Colon obstruction due to cancer
In the past couple of months I have operated six patients (five in July) for complete colon obstruction due to cancer. It is an unusual number for me which prompts some reflections and sharing experiences.
Their age ranged from 45 years to 94 years. Three cancers were in the right colon and three sigmoid. Three cancers were local and three had spread beyond surgical cure. All patients survived the operation, none was reoperated or spent time in the ICU. All went home in regular time without any particular complication. Also this is a bit besides usual experiences.
The tumors on the right side were resected with primary anastomosis. One tumour on the left side (the 94 yo lady) had multiple metastases in the omentum and a primary at the rectosigmoid junction engaging the ovary and uterus, and beginning necrosis of caecum. I took out the entire colon, omentum, and ovary, and closed the rectum and fashioned an ileostomy. The other two had sigmoid resections with primary anastomosis on unprepared colon.

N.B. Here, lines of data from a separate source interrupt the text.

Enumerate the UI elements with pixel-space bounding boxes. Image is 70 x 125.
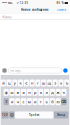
button[interactable]: ю: [56, 98, 61, 105]
staticText: р: [34, 90, 36, 95]
button[interactable]: ъ: [64, 80, 69, 86]
staticText: ⇧: [5, 99, 8, 104]
button[interactable]: а: [21, 89, 26, 96]
staticText: ъ: [66, 80, 68, 86]
button[interactable]: с: [21, 98, 26, 105]
button[interactable]: и: [32, 98, 38, 105]
button[interactable]: я: [9, 98, 14, 105]
staticText: п: [28, 90, 30, 95]
button[interactable]: й: [1, 80, 6, 86]
staticText: з: [54, 80, 56, 86]
staticText: й: [2, 80, 4, 86]
button[interactable]: д: [50, 89, 55, 96]
staticText: э: [63, 90, 65, 95]
staticText: я: [11, 99, 13, 104]
button[interactable]: е: [24, 80, 29, 86]
staticText: ь: [46, 99, 48, 104]
button[interactable]: т: [38, 98, 43, 105]
staticText: н: [31, 80, 33, 86]
staticText: ☺: [10, 113, 14, 117]
staticText: х: [60, 80, 62, 86]
button[interactable]: з: [53, 80, 58, 86]
staticText: м: [28, 99, 31, 104]
button[interactable]: ч: [15, 98, 20, 105]
button[interactable]: ф: [4, 89, 9, 96]
staticText: б: [51, 99, 53, 104]
staticText: 123: [2, 113, 8, 117]
button[interactable]: щ: [47, 80, 52, 86]
button[interactable]: ш: [41, 80, 46, 86]
staticText: Отмена: [56, 8, 66, 12]
button[interactable]: ц: [6, 80, 12, 86]
staticText: ц: [8, 80, 10, 86]
button[interactable]: в: [15, 89, 20, 96]
staticText: щ: [47, 80, 51, 86]
staticText: л: [46, 90, 48, 95]
staticText: т: [40, 99, 42, 104]
staticText: г: [37, 80, 39, 86]
staticText: о: [40, 90, 42, 95]
staticText: и: [34, 99, 36, 104]
button[interactable]: э: [61, 89, 66, 96]
staticText: 86 %: [57, 1, 64, 5]
staticText: ф: [5, 90, 8, 95]
button[interactable]: ж: [56, 89, 61, 96]
button[interactable]: ⇧: [4, 98, 9, 105]
staticText: ж: [57, 90, 60, 95]
staticText: в: [17, 90, 19, 95]
staticText: у: [14, 80, 16, 86]
button[interactable]: к: [18, 80, 23, 86]
staticText: Кому:: [2, 14, 12, 19]
button[interactable]: Ввод: [54, 111, 68, 118]
button[interactable]: г: [35, 80, 40, 86]
staticText: ш: [42, 80, 46, 86]
staticText: ⌫: [61, 99, 67, 104]
staticText: iMessage: [10, 69, 22, 72]
staticText: д: [51, 90, 53, 95]
button[interactable]: у: [12, 80, 17, 86]
staticText: а: [22, 90, 24, 95]
button[interactable]: Отмена: [56, 8, 66, 12]
button[interactable]: б: [50, 98, 55, 105]
button[interactable]: Send: [63, 68, 68, 73]
staticText: •••••: [2, 1, 7, 5]
staticText: Пробел: [29, 113, 40, 117]
staticText: ю: [57, 99, 60, 104]
staticText: ы: [10, 90, 13, 95]
button[interactable]: о: [38, 89, 43, 96]
button[interactable]: Пробел: [15, 111, 53, 118]
button[interactable]: п: [27, 89, 32, 96]
button[interactable]: ⌫: [61, 98, 66, 105]
staticText: 12:35: [20, 1, 28, 5]
button[interactable]: ы: [9, 89, 14, 96]
button[interactable]: л: [44, 89, 49, 96]
staticText: ч: [17, 99, 19, 104]
staticText: Новое сообщение: [21, 8, 49, 12]
staticText: ᯤ: [16, 1, 18, 5]
button[interactable]: х: [58, 80, 64, 86]
staticText: к: [20, 80, 22, 86]
staticText: с: [22, 99, 24, 104]
staticText: Ввод: [57, 113, 65, 117]
button[interactable]: ь: [44, 98, 49, 105]
staticText: е: [25, 80, 27, 86]
button[interactable]: Apps: [2, 68, 7, 73]
button[interactable]: ☺: [9, 111, 14, 118]
button[interactable]: р: [32, 89, 38, 96]
button[interactable]: н: [30, 80, 35, 86]
button[interactable]: м: [27, 98, 32, 105]
staticText: МТС: [8, 1, 13, 5]
button[interactable]: 123: [2, 111, 8, 118]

I use the linear Ethicon TLC 55 with intestinal cartridges (blue) and vascular cartridges (white) for these resections. The anastomosis is completely fashioned with the stapler on the right side while a circular stapler is used on the left side most of the time. There is not a single ligature and not a suture used for the entire intraabdominal operation. For those of you who are not used to these staplers – they are a pure marvel that increase precision and speed up the operation fantastic. Blood loss can be kept at 50 or 100 ml. It becomes possible to resect ( and I mean a cancer resection) and anastomose in ten to fifteen minutes. The larger part of the operation is spent on open and close, lateral mobilisation of peritoneal reflections, and evacuation of the small bowel (yes, not the large bowel).
A few reflections:
The distension of the small bowel in those with incompetent ileocaecal valve is a problem. Patients get sicker if the small bowel is distended, and they remain sicker after the operation. I therefore evacuate the small bowel, through the staple line in right resections and through enterotomies with tumours on the left side. I have probably never experienced a problem with these enterotomies on the small bowel, and I use them for SBOs as well. I use an ordinary nasogastric tube for the evacuation. I believe it is important to handle the bowel with light hands, very light indeed, not to cause more injury to the bowel than you attempt to relieve by the evacuation.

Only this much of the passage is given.